Take every line containing "source" out of the records.

Document layout detection data
* * *
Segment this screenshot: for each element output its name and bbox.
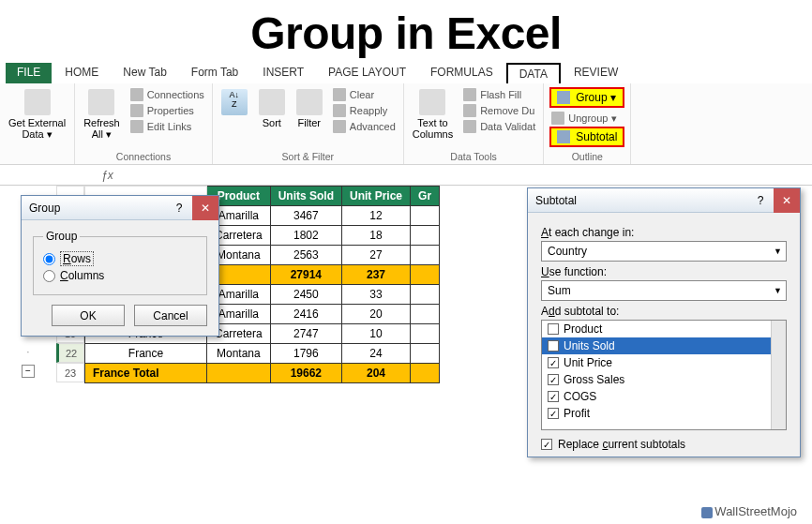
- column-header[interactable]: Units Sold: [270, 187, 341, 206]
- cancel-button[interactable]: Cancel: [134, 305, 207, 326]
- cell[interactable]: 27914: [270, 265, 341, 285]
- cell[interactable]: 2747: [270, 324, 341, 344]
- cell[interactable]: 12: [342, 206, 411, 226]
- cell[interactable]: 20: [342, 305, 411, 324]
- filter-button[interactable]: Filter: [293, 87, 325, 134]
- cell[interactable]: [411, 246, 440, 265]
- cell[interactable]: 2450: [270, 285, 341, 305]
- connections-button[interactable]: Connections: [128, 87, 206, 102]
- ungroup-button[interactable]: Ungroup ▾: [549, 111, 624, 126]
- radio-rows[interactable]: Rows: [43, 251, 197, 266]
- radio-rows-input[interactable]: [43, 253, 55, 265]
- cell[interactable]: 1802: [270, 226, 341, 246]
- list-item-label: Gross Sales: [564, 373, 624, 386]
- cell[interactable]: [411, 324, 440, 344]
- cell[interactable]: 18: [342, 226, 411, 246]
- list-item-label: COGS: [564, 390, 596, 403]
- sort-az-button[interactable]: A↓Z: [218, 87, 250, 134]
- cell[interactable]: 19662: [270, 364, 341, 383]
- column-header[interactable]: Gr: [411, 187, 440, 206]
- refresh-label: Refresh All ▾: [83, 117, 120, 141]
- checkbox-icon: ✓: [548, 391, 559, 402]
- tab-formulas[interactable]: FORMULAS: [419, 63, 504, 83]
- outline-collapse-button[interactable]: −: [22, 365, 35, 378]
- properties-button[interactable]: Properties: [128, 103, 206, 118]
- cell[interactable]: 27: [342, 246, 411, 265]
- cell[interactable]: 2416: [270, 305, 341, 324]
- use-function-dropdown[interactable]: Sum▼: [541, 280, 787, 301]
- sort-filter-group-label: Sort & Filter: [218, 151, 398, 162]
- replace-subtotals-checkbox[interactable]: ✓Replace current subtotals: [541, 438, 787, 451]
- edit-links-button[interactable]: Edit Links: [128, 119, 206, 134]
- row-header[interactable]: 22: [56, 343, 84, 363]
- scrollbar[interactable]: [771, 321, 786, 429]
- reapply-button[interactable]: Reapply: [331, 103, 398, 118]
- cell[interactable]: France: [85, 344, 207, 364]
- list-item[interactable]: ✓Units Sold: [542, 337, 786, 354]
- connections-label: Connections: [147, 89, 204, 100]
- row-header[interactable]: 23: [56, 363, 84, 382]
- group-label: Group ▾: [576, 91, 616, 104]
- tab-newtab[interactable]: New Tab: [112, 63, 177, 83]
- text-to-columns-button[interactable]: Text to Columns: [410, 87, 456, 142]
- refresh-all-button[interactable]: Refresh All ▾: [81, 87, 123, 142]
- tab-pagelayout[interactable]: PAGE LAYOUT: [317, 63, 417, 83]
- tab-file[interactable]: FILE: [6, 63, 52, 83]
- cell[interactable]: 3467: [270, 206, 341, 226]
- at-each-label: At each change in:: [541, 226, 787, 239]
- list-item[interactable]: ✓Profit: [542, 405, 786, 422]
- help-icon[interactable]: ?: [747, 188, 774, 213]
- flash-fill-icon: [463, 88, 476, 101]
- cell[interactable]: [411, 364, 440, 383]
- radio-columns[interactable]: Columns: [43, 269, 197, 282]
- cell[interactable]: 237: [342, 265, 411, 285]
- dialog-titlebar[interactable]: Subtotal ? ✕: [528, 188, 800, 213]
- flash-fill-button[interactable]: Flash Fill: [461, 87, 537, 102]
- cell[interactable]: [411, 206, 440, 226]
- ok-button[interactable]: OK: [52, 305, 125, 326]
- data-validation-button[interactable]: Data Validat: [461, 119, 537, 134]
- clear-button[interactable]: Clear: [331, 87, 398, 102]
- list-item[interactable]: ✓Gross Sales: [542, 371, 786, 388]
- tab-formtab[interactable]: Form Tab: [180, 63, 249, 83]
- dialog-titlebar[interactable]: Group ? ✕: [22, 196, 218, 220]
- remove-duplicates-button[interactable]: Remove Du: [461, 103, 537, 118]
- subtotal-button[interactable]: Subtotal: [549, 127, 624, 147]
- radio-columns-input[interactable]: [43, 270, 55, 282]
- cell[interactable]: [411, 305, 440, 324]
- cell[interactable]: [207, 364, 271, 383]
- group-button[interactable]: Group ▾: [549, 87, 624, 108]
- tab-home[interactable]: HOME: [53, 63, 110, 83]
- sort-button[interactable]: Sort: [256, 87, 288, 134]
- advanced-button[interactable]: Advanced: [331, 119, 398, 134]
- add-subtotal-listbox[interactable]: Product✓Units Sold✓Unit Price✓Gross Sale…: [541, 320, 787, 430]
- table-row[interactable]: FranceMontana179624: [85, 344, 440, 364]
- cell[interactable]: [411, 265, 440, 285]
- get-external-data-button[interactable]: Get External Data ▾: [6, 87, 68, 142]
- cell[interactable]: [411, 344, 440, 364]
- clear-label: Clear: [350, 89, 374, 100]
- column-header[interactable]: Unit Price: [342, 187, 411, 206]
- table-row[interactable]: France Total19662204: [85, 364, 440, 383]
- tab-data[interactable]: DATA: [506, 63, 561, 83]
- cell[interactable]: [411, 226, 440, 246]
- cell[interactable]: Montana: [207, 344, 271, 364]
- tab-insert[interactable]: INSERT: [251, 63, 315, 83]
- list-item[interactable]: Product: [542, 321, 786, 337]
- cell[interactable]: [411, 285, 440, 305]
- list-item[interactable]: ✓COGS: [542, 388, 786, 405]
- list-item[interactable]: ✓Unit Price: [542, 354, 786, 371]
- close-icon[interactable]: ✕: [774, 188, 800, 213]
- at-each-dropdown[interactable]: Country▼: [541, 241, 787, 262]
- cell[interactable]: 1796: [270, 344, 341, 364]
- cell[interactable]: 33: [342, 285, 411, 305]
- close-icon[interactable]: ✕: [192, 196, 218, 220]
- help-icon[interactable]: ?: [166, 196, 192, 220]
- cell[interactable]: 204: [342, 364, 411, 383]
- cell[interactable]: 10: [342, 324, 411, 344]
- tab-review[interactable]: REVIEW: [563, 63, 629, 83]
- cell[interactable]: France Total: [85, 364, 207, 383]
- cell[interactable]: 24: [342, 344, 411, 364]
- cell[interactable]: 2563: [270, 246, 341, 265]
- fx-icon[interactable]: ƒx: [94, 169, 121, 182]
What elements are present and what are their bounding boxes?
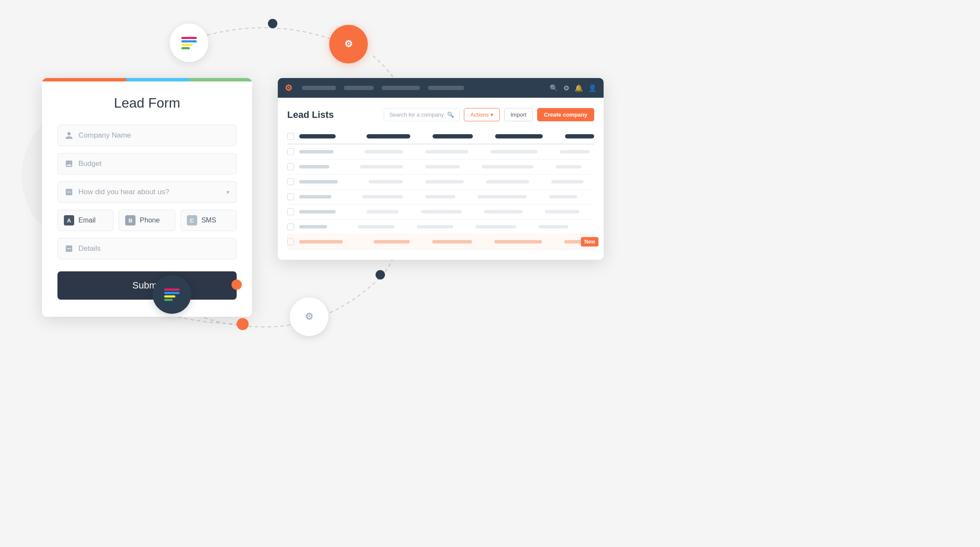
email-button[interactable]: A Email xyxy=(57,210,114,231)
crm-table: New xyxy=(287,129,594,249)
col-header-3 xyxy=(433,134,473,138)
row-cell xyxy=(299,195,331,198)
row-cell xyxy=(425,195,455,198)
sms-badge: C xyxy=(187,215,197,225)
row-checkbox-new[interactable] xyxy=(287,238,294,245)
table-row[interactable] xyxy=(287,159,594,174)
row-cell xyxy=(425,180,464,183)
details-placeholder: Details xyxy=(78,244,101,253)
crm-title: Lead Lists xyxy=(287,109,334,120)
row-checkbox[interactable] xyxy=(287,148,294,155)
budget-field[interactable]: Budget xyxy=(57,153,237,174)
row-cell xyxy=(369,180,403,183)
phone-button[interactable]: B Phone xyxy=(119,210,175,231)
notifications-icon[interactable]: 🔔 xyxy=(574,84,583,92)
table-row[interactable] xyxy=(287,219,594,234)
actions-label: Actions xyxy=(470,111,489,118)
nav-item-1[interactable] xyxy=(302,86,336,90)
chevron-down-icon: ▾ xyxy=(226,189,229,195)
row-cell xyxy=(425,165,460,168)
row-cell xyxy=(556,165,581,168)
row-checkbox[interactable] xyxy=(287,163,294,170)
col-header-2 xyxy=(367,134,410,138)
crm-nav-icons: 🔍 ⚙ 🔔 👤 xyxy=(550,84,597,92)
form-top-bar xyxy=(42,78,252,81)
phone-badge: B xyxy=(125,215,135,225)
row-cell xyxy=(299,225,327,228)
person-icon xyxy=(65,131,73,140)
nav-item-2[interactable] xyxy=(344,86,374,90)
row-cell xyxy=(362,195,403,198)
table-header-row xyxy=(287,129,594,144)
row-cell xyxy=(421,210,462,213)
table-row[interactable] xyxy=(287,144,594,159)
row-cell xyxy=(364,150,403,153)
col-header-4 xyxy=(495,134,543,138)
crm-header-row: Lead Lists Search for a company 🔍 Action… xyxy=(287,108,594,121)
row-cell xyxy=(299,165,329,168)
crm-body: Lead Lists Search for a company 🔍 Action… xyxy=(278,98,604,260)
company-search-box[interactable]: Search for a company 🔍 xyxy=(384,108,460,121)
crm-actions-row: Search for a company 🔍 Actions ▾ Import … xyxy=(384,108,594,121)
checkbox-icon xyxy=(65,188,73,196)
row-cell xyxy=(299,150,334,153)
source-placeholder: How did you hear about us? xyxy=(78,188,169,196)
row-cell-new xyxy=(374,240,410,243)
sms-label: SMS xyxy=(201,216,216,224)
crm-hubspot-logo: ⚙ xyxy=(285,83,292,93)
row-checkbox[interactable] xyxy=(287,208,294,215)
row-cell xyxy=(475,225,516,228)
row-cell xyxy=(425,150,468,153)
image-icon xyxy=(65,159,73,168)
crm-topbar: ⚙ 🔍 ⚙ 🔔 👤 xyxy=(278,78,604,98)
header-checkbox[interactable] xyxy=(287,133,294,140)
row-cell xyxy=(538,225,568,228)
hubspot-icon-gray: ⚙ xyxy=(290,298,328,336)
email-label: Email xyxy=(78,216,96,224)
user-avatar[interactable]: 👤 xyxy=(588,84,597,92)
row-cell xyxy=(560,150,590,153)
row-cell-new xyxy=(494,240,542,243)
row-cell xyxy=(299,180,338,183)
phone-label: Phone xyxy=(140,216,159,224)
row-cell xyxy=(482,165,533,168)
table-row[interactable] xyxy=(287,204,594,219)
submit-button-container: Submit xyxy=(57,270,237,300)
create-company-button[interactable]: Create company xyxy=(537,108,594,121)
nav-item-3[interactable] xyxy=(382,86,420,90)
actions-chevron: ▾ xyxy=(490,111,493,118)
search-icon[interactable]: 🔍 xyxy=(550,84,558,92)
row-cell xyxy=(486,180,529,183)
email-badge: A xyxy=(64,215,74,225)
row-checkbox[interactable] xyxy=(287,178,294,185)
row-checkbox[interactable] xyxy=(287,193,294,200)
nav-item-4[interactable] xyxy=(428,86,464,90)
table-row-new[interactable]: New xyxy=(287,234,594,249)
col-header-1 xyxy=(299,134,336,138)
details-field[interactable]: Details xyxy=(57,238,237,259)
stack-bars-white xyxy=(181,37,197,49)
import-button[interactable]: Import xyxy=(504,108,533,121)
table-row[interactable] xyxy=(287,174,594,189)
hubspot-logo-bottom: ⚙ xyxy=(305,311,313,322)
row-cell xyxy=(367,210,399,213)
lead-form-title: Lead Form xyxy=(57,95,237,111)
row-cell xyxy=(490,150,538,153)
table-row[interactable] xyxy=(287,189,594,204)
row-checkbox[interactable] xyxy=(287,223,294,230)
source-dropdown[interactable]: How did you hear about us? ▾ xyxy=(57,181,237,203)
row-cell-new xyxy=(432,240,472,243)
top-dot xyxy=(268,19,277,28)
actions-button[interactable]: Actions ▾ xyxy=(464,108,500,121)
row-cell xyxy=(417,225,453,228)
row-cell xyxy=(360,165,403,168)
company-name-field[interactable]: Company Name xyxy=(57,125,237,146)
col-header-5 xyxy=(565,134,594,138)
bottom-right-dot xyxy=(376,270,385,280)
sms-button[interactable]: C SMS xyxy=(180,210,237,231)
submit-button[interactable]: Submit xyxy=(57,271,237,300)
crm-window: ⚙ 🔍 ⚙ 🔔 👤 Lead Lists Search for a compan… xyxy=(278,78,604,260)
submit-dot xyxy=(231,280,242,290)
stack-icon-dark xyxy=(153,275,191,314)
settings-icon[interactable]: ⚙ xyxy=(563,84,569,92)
* * *
* [Task solution]:
source-placeholder: How did you hear about us? xyxy=(78,188,169,196)
source-dropdown[interactable]: How did you hear about us? ▾ xyxy=(57,181,237,203)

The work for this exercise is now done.